### Your objective:
Look through the data below and extract, unchanged, the lines from the one that contains "розвитку педагогічних працівників" to the one that contains "EN EINRICHTEN", both included.

[Dataset entries]
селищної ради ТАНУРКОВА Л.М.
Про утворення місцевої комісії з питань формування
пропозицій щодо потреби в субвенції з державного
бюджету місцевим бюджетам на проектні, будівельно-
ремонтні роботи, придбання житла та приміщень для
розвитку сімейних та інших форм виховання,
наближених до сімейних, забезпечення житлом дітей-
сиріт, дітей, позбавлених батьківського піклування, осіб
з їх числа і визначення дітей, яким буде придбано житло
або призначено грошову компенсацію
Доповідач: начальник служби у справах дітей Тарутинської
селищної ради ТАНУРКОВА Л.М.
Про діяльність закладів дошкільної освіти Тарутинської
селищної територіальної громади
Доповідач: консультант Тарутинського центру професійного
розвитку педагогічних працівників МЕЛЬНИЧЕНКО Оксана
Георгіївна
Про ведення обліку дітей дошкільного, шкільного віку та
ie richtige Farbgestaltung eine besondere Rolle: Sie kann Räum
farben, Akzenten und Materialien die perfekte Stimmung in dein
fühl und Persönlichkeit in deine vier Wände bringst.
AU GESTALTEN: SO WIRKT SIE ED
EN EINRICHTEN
==
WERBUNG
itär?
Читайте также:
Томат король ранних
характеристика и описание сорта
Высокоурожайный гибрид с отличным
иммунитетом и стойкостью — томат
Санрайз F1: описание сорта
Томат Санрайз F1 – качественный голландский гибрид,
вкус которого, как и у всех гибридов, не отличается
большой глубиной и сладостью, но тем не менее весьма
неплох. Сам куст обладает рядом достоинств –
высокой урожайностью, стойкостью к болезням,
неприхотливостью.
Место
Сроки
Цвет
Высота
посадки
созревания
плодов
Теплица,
* * *
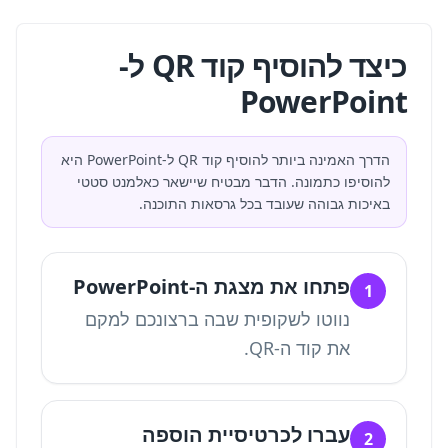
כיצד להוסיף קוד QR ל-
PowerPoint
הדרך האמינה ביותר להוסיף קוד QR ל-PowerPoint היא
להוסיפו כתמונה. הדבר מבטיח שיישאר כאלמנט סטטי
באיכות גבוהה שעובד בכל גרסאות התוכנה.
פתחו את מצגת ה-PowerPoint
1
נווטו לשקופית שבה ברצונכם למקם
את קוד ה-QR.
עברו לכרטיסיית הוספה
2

### Answer section:
розвитку педагогічних працівників МЕЛЬНИЧЕНКО Оксана
Георгіївна
Про ведення обліку дітей дошкільного, шкільного віку та
ie richtige Farbgestaltung eine besondere Rolle: Sie kann Räum
farben, Akzenten und Materialien die perfekte Stimmung in dein
fühl und Persönlichkeit in deine vier Wände bringst.
AU GESTALTEN: SO WIRKT SIE ED
EN EINRICHTEN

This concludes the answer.